VISTA ITSELF HAs a resize option so no need for a extra DM,

go to manage when you right click my computer then to storage and then you will see how to do it .. click in the partition you want to resize and DO IT


----------



## mayneu (Jan 26, 2007)

shantanu_webmaster said:
			
		

> VISTA ITSELF HAs a resize option so no need for a extra DM,
> 
> go to manage when you right click my computer then to storage and then you will see how to do it .. click in the partition you want to resize and DO IT


inbuilt vista partition manager is not at all good. i tried increasing the size on c drive, but there is no option to do it on c drive... its not upto the mark....
tell me guys any other best partition managers which works on vista for sure pls......


----------



## Pathik (Jan 26, 2007)

as of now none of the softs r compatible wit vista.... even i use diskmgmt.msc only... too bad it doesnt support ext3 operations...


----------



## mayneu (Jan 27, 2007)

i had to uninstall vista & then install media centre & then install acronis disk director to resize partition then install vista after formatting my hard disk....
no alternative as of now to increase the free space on c drive where vista is sitting....


----------



## Pathik (Jan 27, 2007)

i hav a triple boot xp,vista,fc6.. I do all my partitioning thru xp only..


----------



## techtronic (Jan 27, 2007)

pathiks said:
			
		

> i hav a triple boot xp,vista,fc6.. I do all my partitioning thru xp only..



*Whats your Hard Drive Capacity ?*


----------



## mayneu (Jan 28, 2007)

pathiks said:
			
		

> i hav a triple boot xp,vista,fc6.. I do all my partitioning thru xp only..


yes , i agree... thats what i mean by that. with vista alone u cant even shake ur hard disk here and there. u need to have other OS to resize ur HDD...
vista wont allow u to resize its root partition.... right???


----------



## madrasi (Jan 28, 2007)

pathiks said:
			
		

> as of now none of the softs r compatible wit vista.... even i use diskmgmt.msc only... too bad it doesnt support ext3 operations...

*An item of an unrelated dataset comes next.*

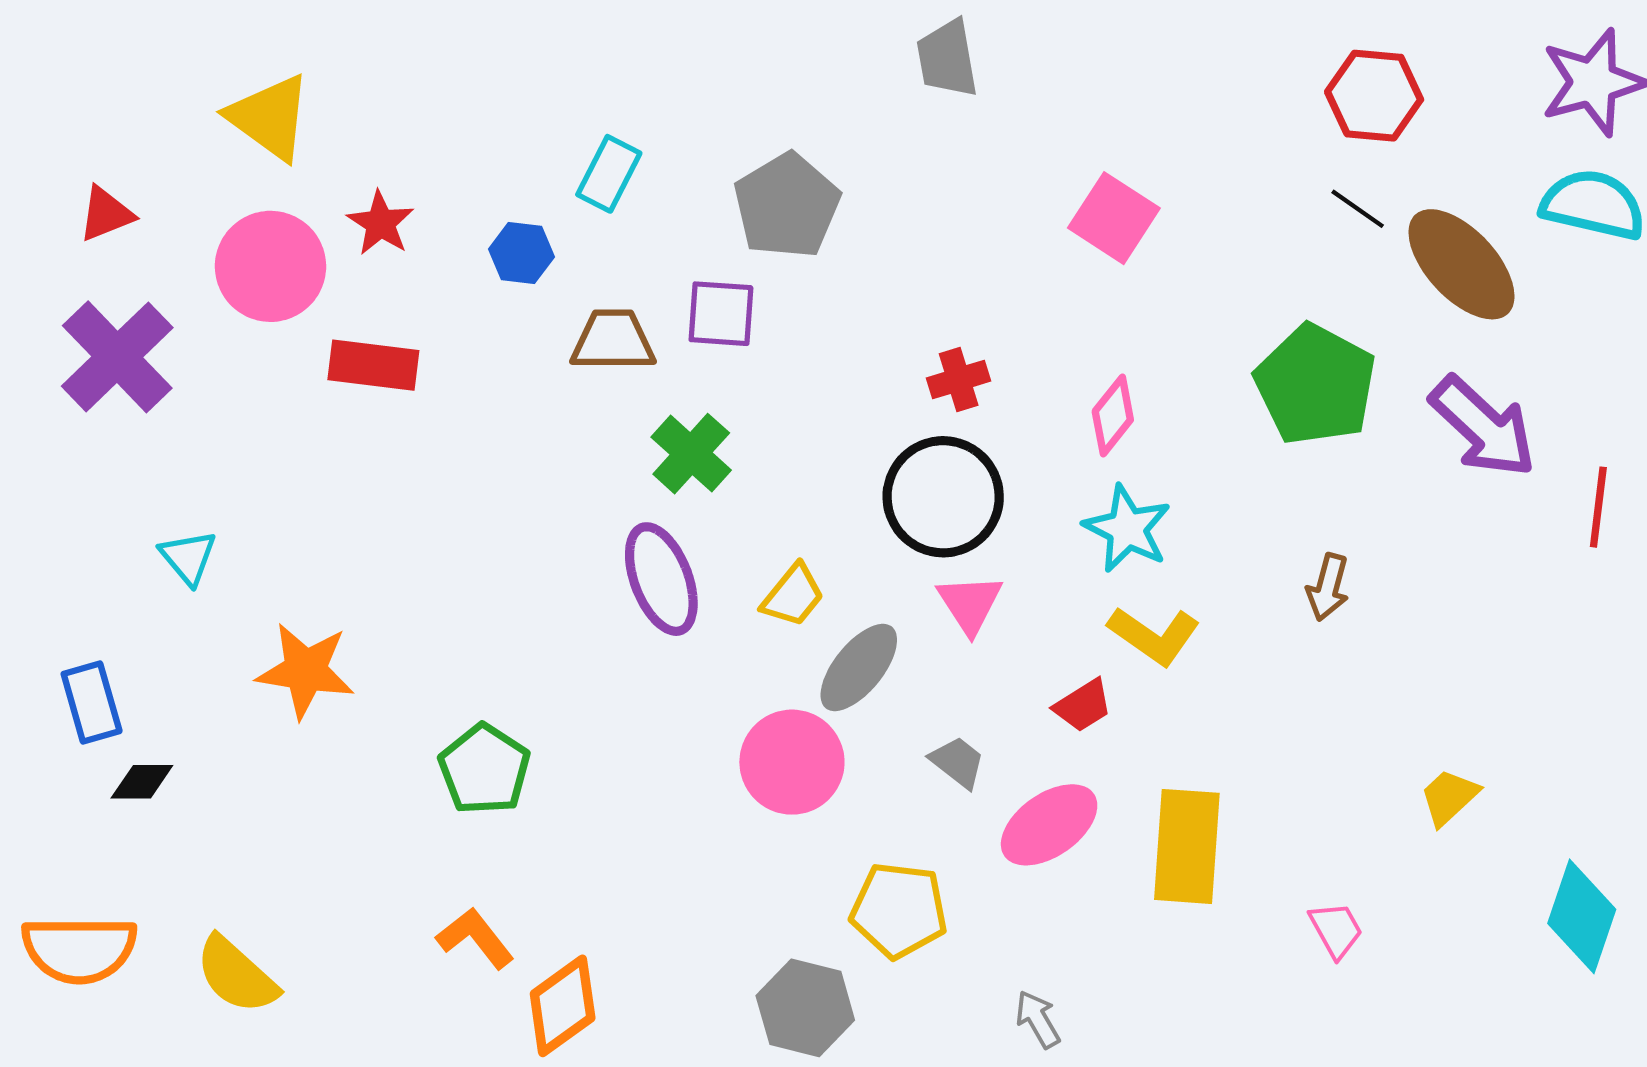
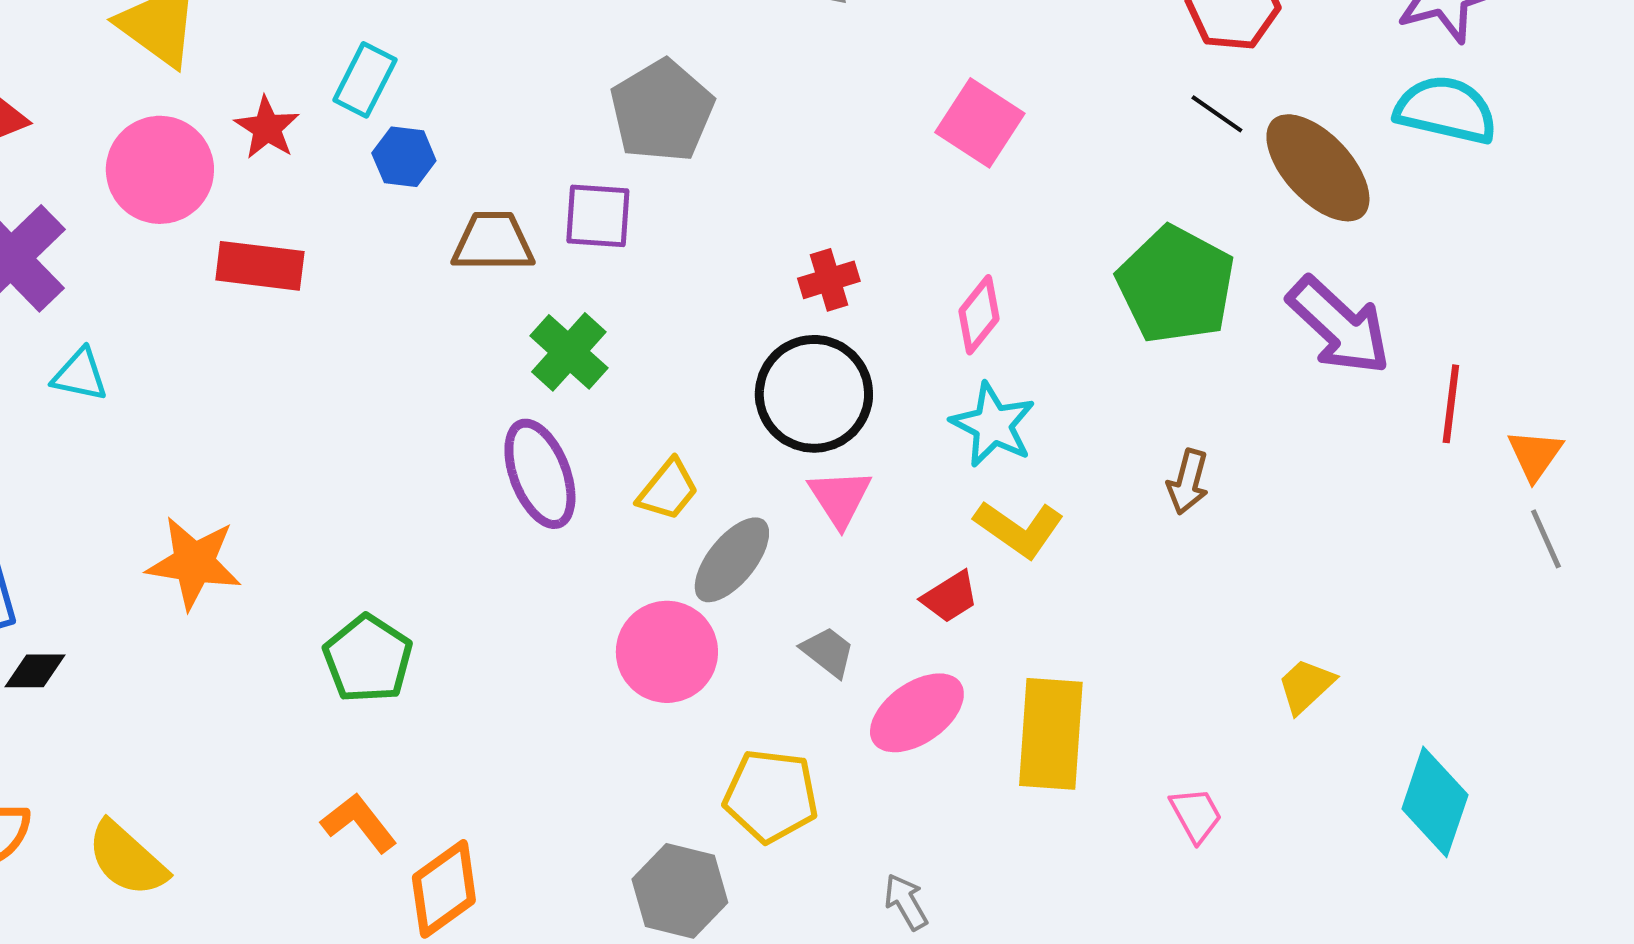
cyan rectangle: (609, 174) -> (365, 80), moved
cyan triangle: (188, 557) -> (80, 375), moved, turned -38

Vista may not ever support Linux partition types.how can MS do such a thing?


----------



## stella (Aug 29, 2008)

EASEUS Partition Manager Home Edition is a free one, so it can not be used on vista. You can tyr PC tools which acclaim that they can support VISTA.Besides, I know that EASEUS will release a new edition which can support vista next in September. You can also have a try of it.


----------



## din (Aug 29, 2008)

Is there any particular reason you have to partition inside Vista itself ?

If not, why not try Gparted ? 

Shutdown, change settings to boot form CD, and try it. Once it is done, go back to Vista. 

Get Gparted Live CD. That is free, opensource and will do the work.

Get it from - *gparted.sourceforge.net/livecd.php

Credits : All credits goes to the senior member Nucleuskore who posted details in this forum many times.


----------